I’m a firm believer in getting the most nutritional bang for your buck when it comes to making food choices. It’s one of the reasons I love superfoods so much!
I also believe in making every meal a moment. And it’s a key component in how I coach my clients—understanding that how we eat is just as important as what we eat. Because having a green smoothie and kale salad everyday is great, but not when we’re gulping them down in the car or at our desk in front of a pile of unanswered emails.
Digestion is a complex process that functions best when we’re calm and relaxed—when we take a few deep breaths, look at our food, smell it and truly taste each bite. If we’re stressed, anxious and distracted, we’re not allowing our body to properly break down our meal—which not only leads to less nutrient absorption, but also increased digestive distress, gas and bloating. Not fun!

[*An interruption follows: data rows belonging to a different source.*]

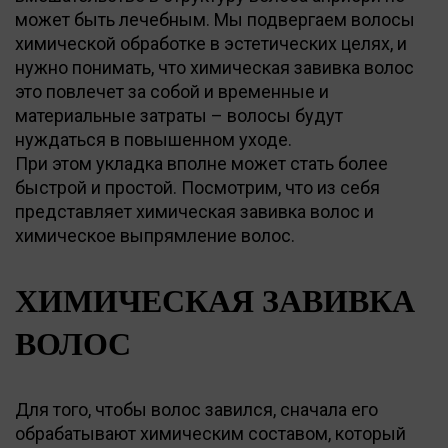
может быть лечебным. Мы подвергаем волосы
химической обработке в эстетических целях, и
нужно понимать, что химическая завивка волос
это повлечет за собой и временные и
материальные затраты – волосы будут
нуждаться в повышенном уходе.
При этом укладка вполне может стать более
быстрой и простой. Посмотрим, что из себя
представляет химическая завивка волос и
химическое выпрямление волос.
ХИМИЧЕСКАЯ ЗАВИВКА
ВОЛОС
Для того, чтобы волос завился, сначала его
обрабатывают химическим составом, который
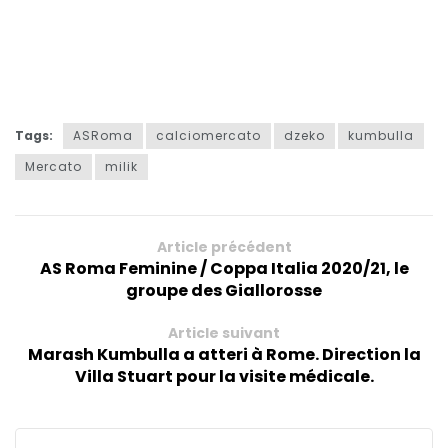
Tags:
ASRoma
calciomercato
dzeko
kumbulla
Mercato
milik
Article précédent
AS Roma Feminine / Coppa Italia 2020/21, le
groupe des Giallorosse
Article suivant
Marash Kumbulla a atteri à Rome. Direction la
Villa Stuart pour la visite médicale.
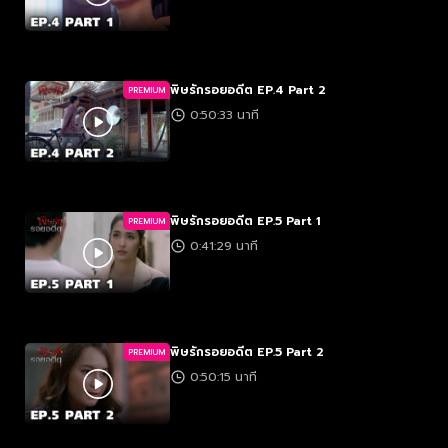
พิษรักรอยอดีต EP.4 Part 2
PREMIUM
0:50:33 นาที
พิษรักรอยอดีต EP.5 Part 1
PREMIUM
0:41:29 นาที
พิษรักรอยอดีต EP.5 Part 2
PREMIUM
0:50:15 นาที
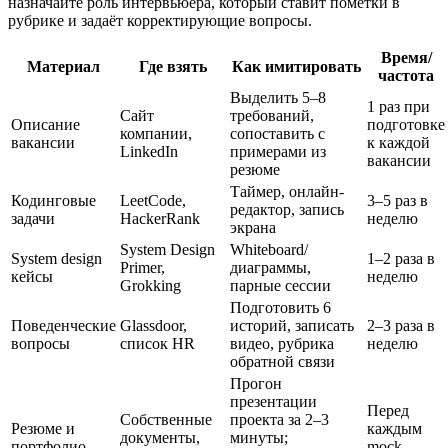
назначайте роль интервьюера, который ставит пометки в
рубрике и задаёт корректирующие вопросы.
Время/
Материал
Где взять
Как имитировать
частота
Выделить 5–8
1 раз при
Сайт
требований,
Описание
подготовке
компании,
сопоставить с
вакансии
к каждой
LinkedIn
примерами из
вакансии
резюме
Таймер, онлайн-
Кодинговые
LeetCode,
3–5 раз в
редактор, запись
задачи
HackerRank
неделю
экрана
System Design
Whiteboard/
System design
1–2 раза в
Primer,
диаграммы,
кейсы
неделю
Grokking
парные сессии
Подготовить 6
Поведенческие
Glassdoor,
историй, записать
2–3 раза в
вопросы
список HR
видео, рубрика
неделю
обратной связи
Прогон
презентации
Перед
Собственные
проекта за 2–3
Резюме и
каждым
документы,
минуты;
портфолио
mock-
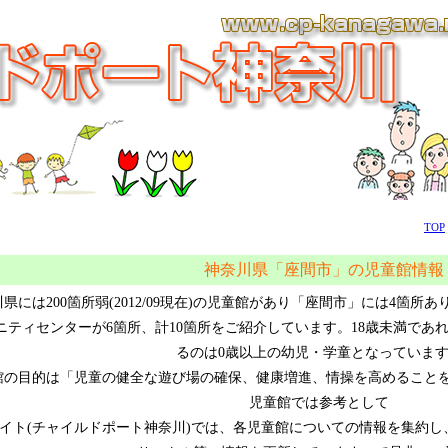
TOP
神奈川県「座間市」の児童館情報
県には200箇所弱(2012/09現在)の児童館があり「座間市」には4箇
ニティセンターが6箇所、計10箇所をご紹介しています。18歳未満であ
るのは0歳以上の幼児・学童となっていま
館の目的は「児童の健全な遊び場の確保、健康増進、情操を高めること
児童館では参考として
イト(チャイルドポート神奈川)では、各児童館についての情報を集約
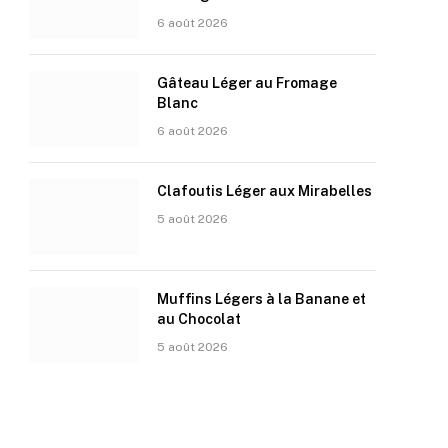
6 août 2026
Gâteau Léger au Fromage
Blanc
6 août 2026
Clafoutis Léger aux Mirabelles
5 août 2026
Muffins Légers à la Banane et
au Chocolat
5 août 2026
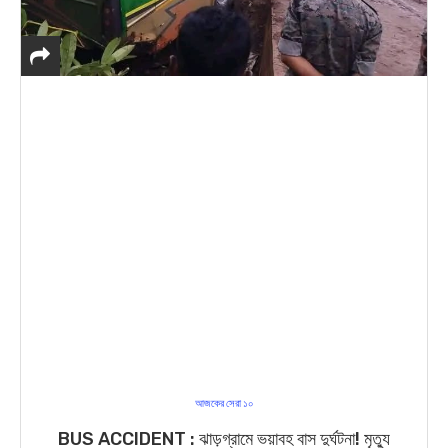
আজকের সেরা ১০
BUS ACCIDENT : ঝাড়গ্রামে ভয়াবহ বাস দুর্ঘটনা! মৃত্যু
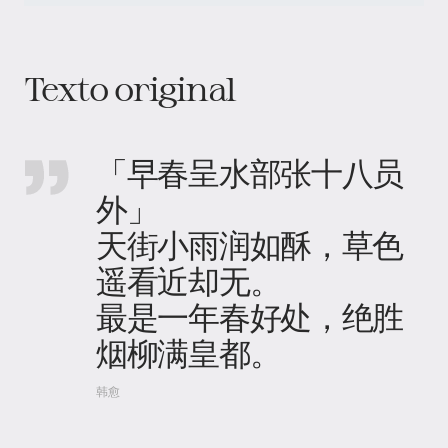
Texto original
「早春呈水部张十八员
外」
天街小雨润如酥，草色
遥看近却无。
最是一年春好处，绝胜
烟柳满皇都。
韩愈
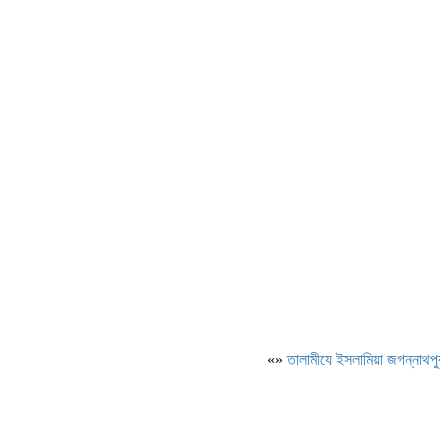
«»
‎তালামীযে ইসলামিয়া জগন্নাথপুর পশ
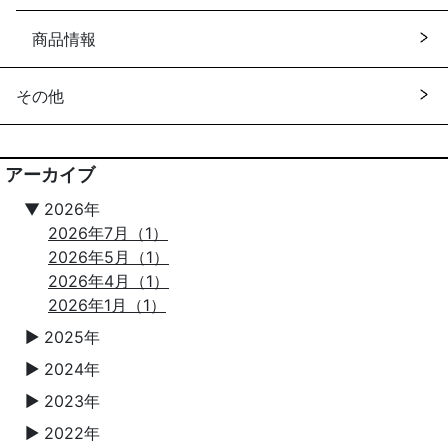
商品情報
その他
アーカイブ
▼
2026年
2026年7月（1）
2026年5月（1）
2026年4月（1）
2026年1月（1）
2025年
▼
2024年
▼
2023年
▼
2022年
▼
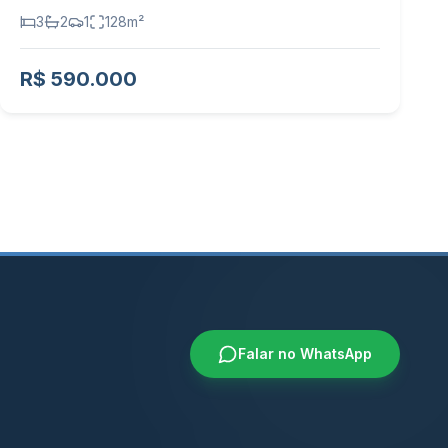
3
2
1
128
m²
R$ 590.000
Falar no WhatsApp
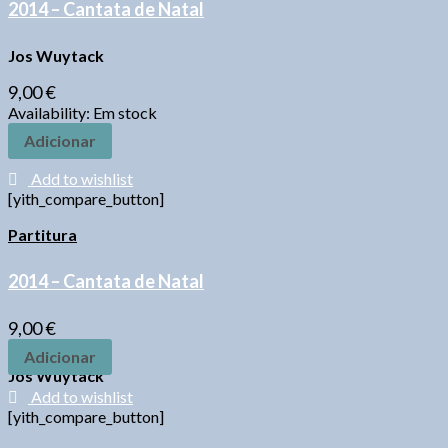
2014 – Cantata de Natal
Jos Wuytack
9,00
€
Availability:
Em stock
Adicionar
Add to wishlist
[yith_compare_button]
Partitura
2014 – Cantata de Natal
9,00
€
Adicionar
Jos Wuytack
Add to wishlist
[yith_compare_button]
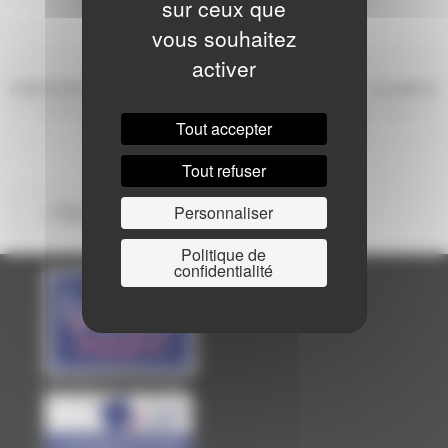
sur ceux que
vous souhaitez
activer
NAVIGATION
Article
Ar
PRÉCÉDENTE
SUIVANTE
précédent
s
La Fabrique Danse #8
Scène ouverte – Pôle Laval
DE
Tout accepter
L’ARTICLE
Tout refuser
Personnaliser
<< Retour à la saison
Politique de
confidentialité
Site officiel de Laval Agglo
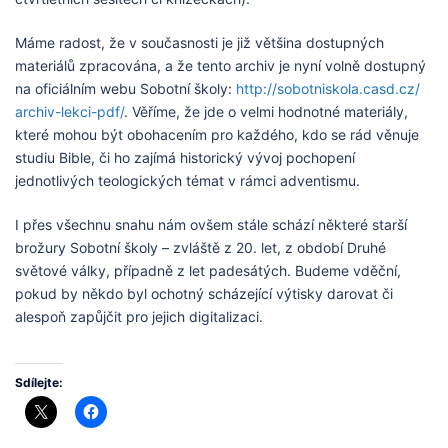
Máme radost, že v současnosti je již většina dostupných
materiálů zpracována, a že tento archiv je nyní volně dostupný
na oficiálním webu Sobotní školy:
http://sobotniskola.casd.cz/
archiv-lekci-pdf/
. Věříme, že jde o velmi hodnotné materiály,
které mohou být obohacením pro každého, kdo se rád věnuje
studiu Bible, či ho zajímá historický vývoj pochopení
jednotlivých teologických témat v rámci adventismu.
I přes všechnu snahu nám ovšem stále schází některé starší
brožury Sobotní školy – zvláště z 20. let, z období Druhé
světové války, případně z let padesátých. Budeme vděční,
pokud by někdo byl ochotný scházející výtisky darovat či
alespoň zapůjčit pro jejich digitalizaci.
Sdílejte:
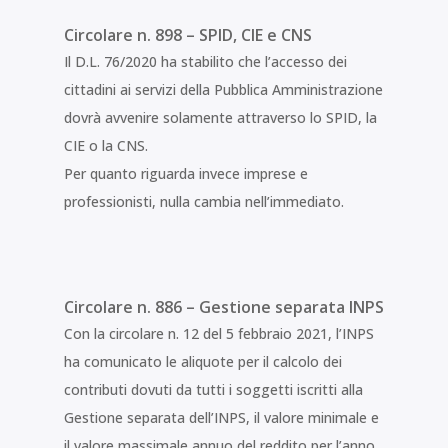
Circolare n. 898 – SPID, CIE e CNS
Il D.L. 76/2020 ha stabilito che l’accesso dei
cittadini ai servizi della Pubblica Amministrazione
dovrà avvenire solamente attraverso lo SPID, la
CIE o la CNS.
Per quanto riguarda invece imprese e
professionisti, nulla cambia nell’immediato.
Circolare n. 886 – Gestione separata INPS
Con la circolare n. 12 del 5 febbraio 2021, l’INPS
ha comunicato le aliquote per il calcolo dei
contributi dovuti da tutti i soggetti iscritti alla
Gestione separata dell’INPS, il valore minimale e
il valore massimale annuo del reddito per l’anno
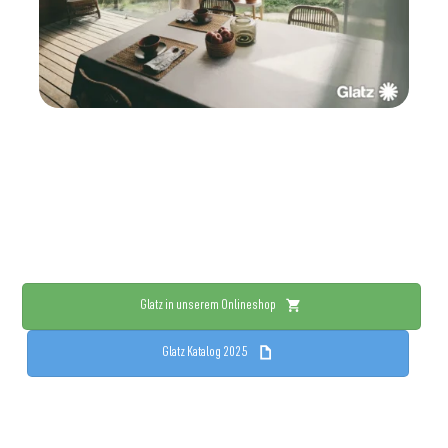
Glatz in unserem Onlineshop
Glatz Katalog 2025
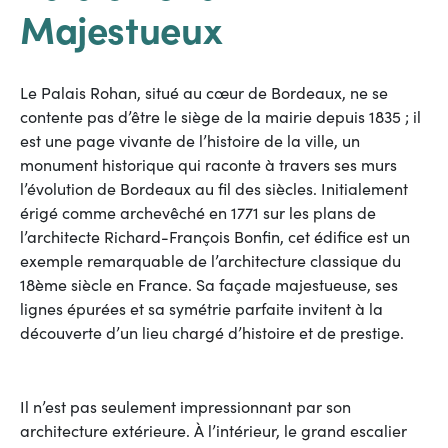
Majestueux
Le Palais Rohan, situé au cœur de Bordeaux, ne se
contente pas d’être le siège de la mairie depuis 1835 ; il
est une page vivante de l’histoire de la ville, un
monument historique qui raconte à travers ses murs
l’évolution de Bordeaux au fil des siècles. Initialement
érigé comme archevêché en 1771 sur les plans de
l’architecte Richard-François Bonfin, cet édifice est un
exemple remarquable de l’architecture classique du
18ème siècle en France. Sa façade majestueuse, ses
lignes épurées et sa symétrie parfaite invitent à la
découverte d’un lieu chargé d’histoire et de prestige.
Il n’est pas seulement impressionnant par son
architecture extérieure. À l’intérieur, le grand escalier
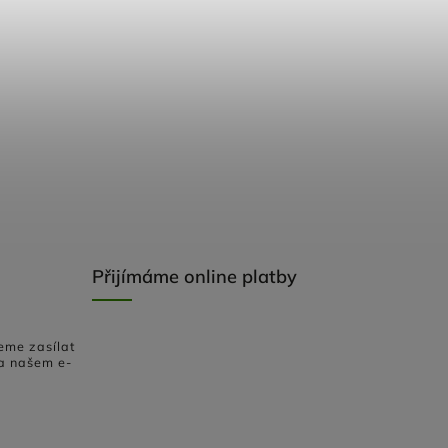
Přijímáme online platby
eme zasílat
a našem e-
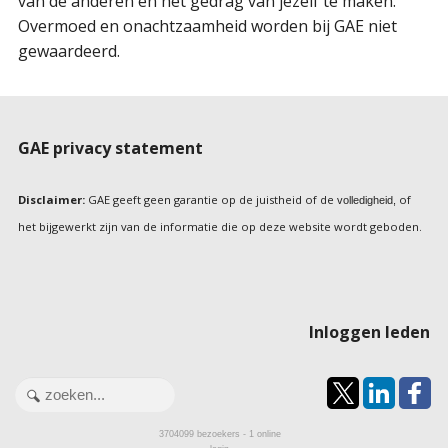
van de anderen en het gedrag van jezelf te maken.
Overmoed en onachtzaamheid worden bij GAE niet
gewaardeerd.
GAE privacy statement
Disclaimer:
GAE geeft geen garantie op de juistheid of de
of
volledigheid,
het bijgewerkt zijn van de informatie die op deze website wordt geboden.
Inloggen leden
3704099
bezoekers - 1 online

So, how do I personally make mealtime more mindful? Here are a few insights and ideas to get you started:
Breakfast: My morning coffee ritual is non-negotiable. I’ll get up earlier if I have to—just to sit and be with my thoughts (no phone!) for five minutes while I sip from my favorite mug. If I’m having a smoothie later, I always make sure to CHEW it. So often we gulp them down and end up with a stomachache because we didn’t take the time to prime our digestion and let it know food was coming.
Lunch: When it’s time to break out my salad, I take a few deep breaths and close my laptop first. Without the distractions, you’ll be surprised and how much chewing it actually takes to break down those raw, fibrous veggies. For clients, I’ll tell them to set a timer and consciously take 10 minutes from first bite to last bite.
Dinner: Growing up, my mom was always adamant about the "no TV at dinner" rule, and now I uphold the policy in my own home. My husband and I also say a simple grace as a way to pause and reflect on the day—to shift the momentum, slow down and reconnect with both each other and our food.
It took me a while to put these practices consistently into place. My advice is to be kind to yourself and pick one meal each day as a starting point. Turn off your phone, computer and TV for a good five minutes. Then pause, take a few deep breaths, be thankful for the nourishing food you’re about to eat and chew—putting your fork down between bites helps.